Dott. Francesco Agati: La casa bene primario; occorrono case popolari e trasformare l’affitto concordato in ordinario per tutti i comuni italiani
Inflazione, caro bollette, calo del potere d’acquisto dei salari, interessi altissimi, perdita del lavoro, e mancanza di alloggi a prezzo accessibile, sono questi gli ingredienti dell’emergenza abitativa che si sta verificando oggi in Italia.

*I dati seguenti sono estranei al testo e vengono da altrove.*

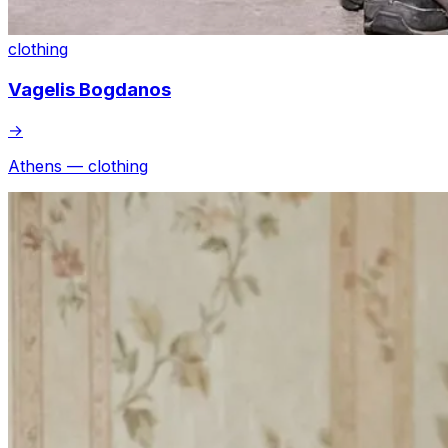
clothing
Vagelis Bogdanos
→
Athens — clothing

Negli ultimi anni, trovare un’abitazione in affitto è sempre più difficile: la domanda cresce mentre l’offerta fatica a tenere il passo, anche a causa dell’aumento degli affitti turistici e della finanziarizzazione del mercato immobiliare. I prezzi sono sempre più alti, spesso non giustificati dallo stato degli immobili.

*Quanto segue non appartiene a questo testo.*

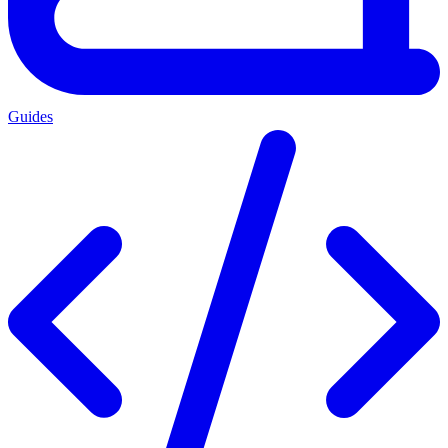
Guides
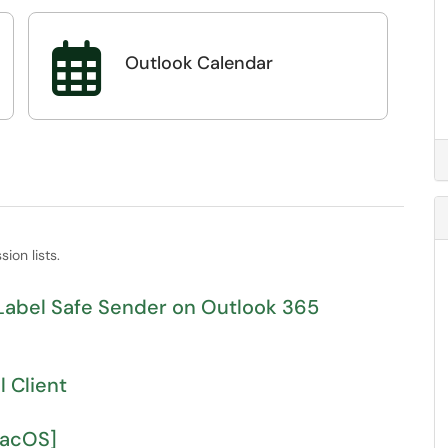

Outlook Calendar
ion lists.
s and Label Safe Sender on Outlook 365
 Client
MacOS]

Nel frattempo, nel nostro paese manca ancora un piano casa strutturato, con politiche in grado di rispondere alle necessità delle persone e ai problemi dei centri storici.
Nel 2023, il governo ha deciso di non rifinanziare il contributo all’affitto né il fondo per la morosità incolpevole, gli unici ammortizzatori sociali che erano rimasti nel settore delle locazioni per tamponare l’emergenza abitativa. Il contributo all’affitto era stato introdotto nel 1998 dalla legge 431, con l’obiettivo di permettere a un’ampia fascia di popolazione di accedere alla casa attraverso una integrazione al canone di locazione: per capire man mano quale fosse la somma necessaria da stanziare, il governo avrebbe dovuto istituire un Osservatorio pubblico presso il Ministero.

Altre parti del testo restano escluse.